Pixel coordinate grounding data
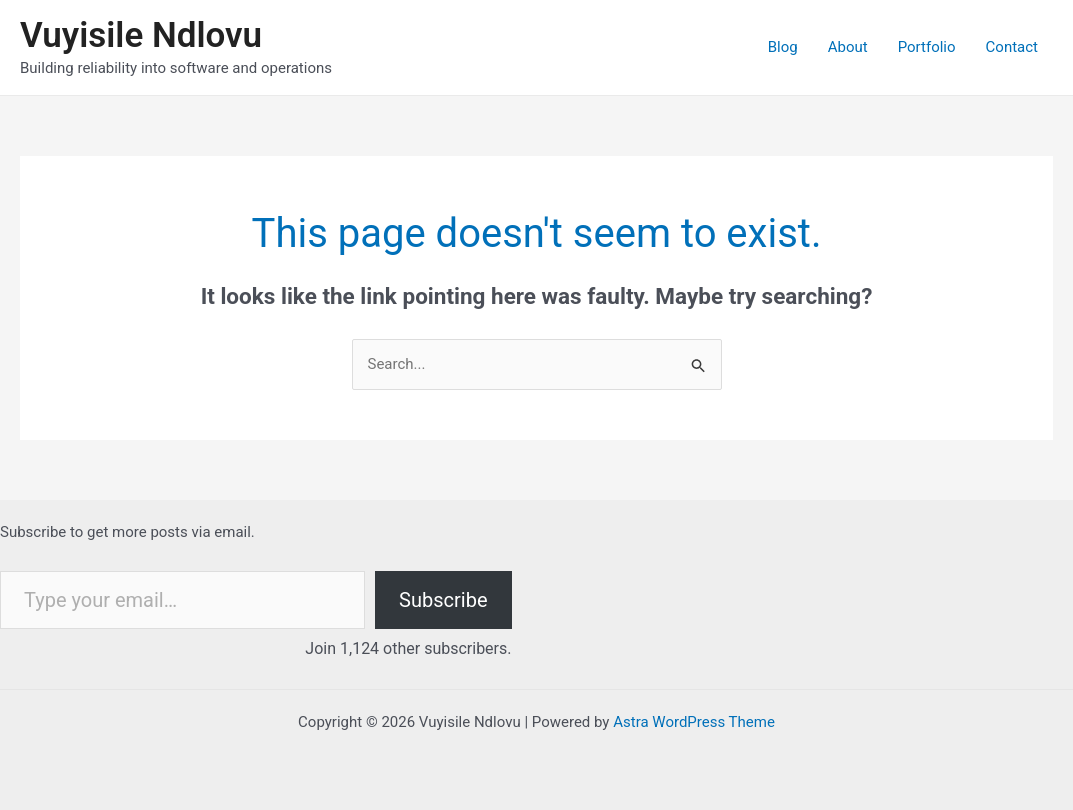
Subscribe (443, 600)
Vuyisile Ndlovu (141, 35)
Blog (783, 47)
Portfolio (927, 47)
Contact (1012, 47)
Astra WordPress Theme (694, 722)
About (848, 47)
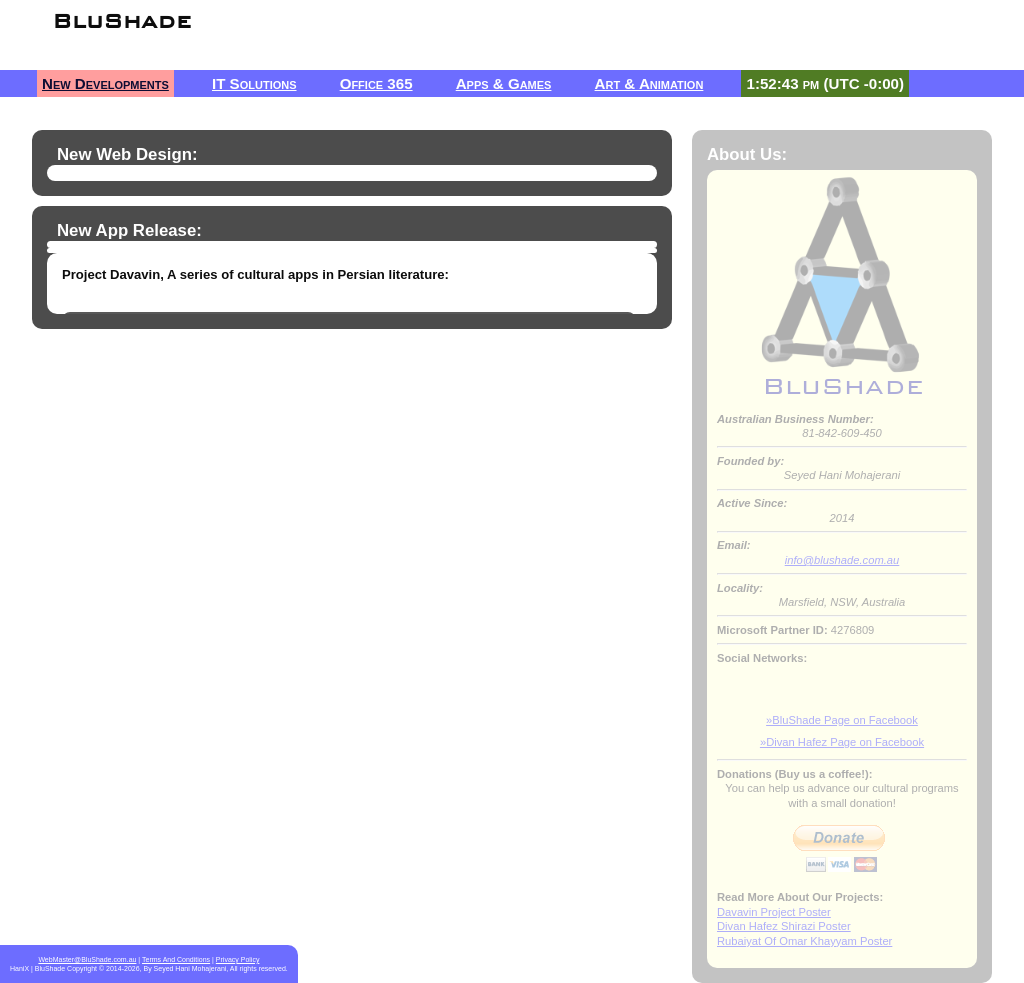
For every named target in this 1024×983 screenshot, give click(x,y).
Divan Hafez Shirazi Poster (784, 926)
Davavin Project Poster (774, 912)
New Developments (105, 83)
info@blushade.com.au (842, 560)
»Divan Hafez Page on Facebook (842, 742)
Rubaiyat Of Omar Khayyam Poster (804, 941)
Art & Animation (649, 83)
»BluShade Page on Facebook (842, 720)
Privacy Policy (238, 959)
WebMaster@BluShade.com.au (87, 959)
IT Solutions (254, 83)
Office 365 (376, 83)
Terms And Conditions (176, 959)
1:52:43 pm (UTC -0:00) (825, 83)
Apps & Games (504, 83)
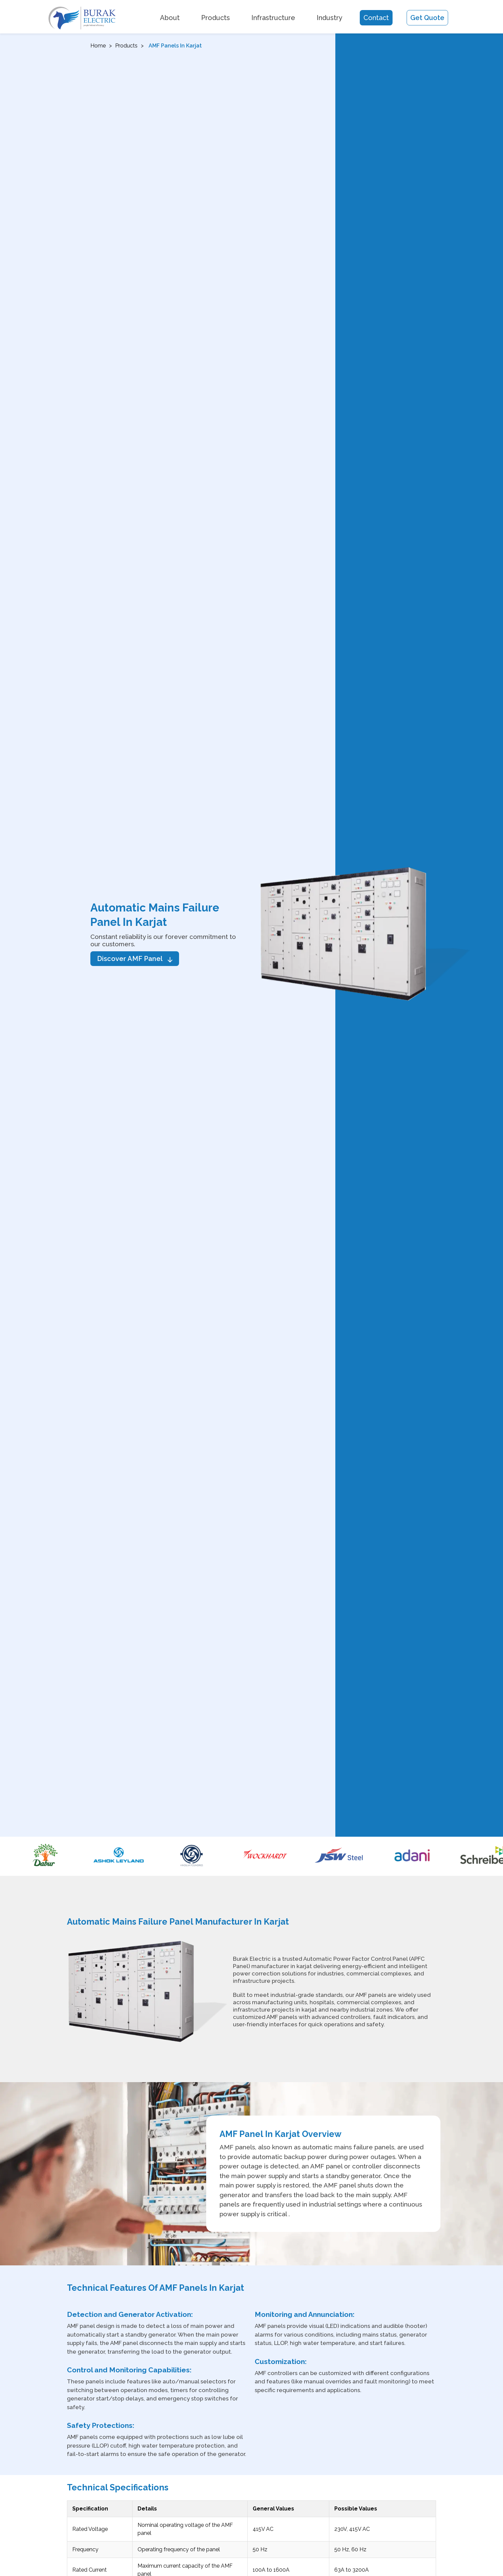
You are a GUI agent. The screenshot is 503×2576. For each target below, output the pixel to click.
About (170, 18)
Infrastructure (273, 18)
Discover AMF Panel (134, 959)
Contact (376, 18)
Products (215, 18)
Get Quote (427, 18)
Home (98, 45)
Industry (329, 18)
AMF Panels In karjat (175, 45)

WHAT YOU ARE ASKED TO DO: Going through the records above, count the lines that include the word "screenshot". Give the number alone.

RESPONSE: 2